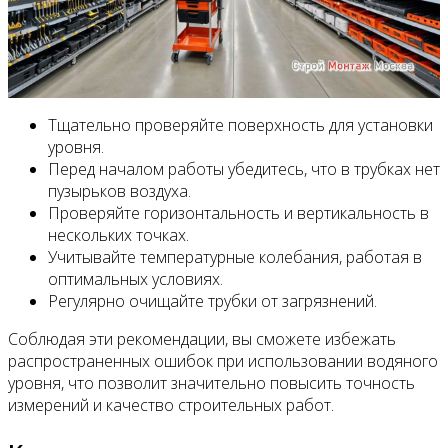
Тщательно проверяйте поверхность для установки
уровня.
Перед началом работы убедитесь, что в трубках нет
пузырьков воздуха.
Проверяйте горизонтальность и вертикальность в
нескольких точках.
Учитывайте температурные колебания, работая в
оптимальных условиях.
Регулярно очищайте трубки от загрязнений.
Соблюдая эти рекомендации, вы сможете избежать
распространенных ошибок при использовании водяного
уровня, что позволит значительно повысить точность
измерений и качество строительных работ.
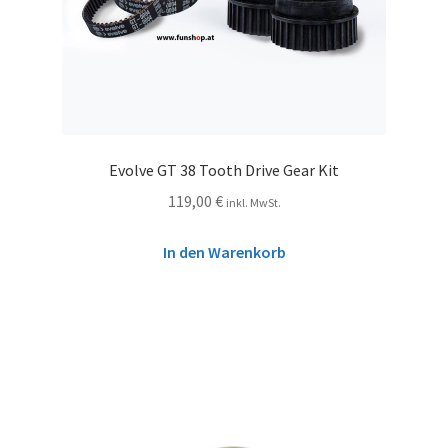
Evolve GT 38 Tooth Drive Gear Kit
119,00
€
inkl. MwSt.
In den Warenkorb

▬▬▬▬▬▬▬▬▬▬

## What you should do
Please return only the lines from the one holding "пузырьков воздуха." through the end of the data, both ends included; do not copy any pictures.

## Output below
пузырьков воздуха.
Проверяйте горизонтальность и вертикальность в
нескольких точках.
Учитывайте температурные колебания, работая в
оптимальных условиях.
Регулярно очищайте трубки от загрязнений.
Соблюдая эти рекомендации, вы сможете избежать
распространенных ошибок при использовании водяного
уровня, что позволит значительно повысить точность
измерений и качество строительных работ.
Evolve GT 38 Tooth Drive Gear Kit
119,00
€
inkl. MwSt.
In den Warenkorb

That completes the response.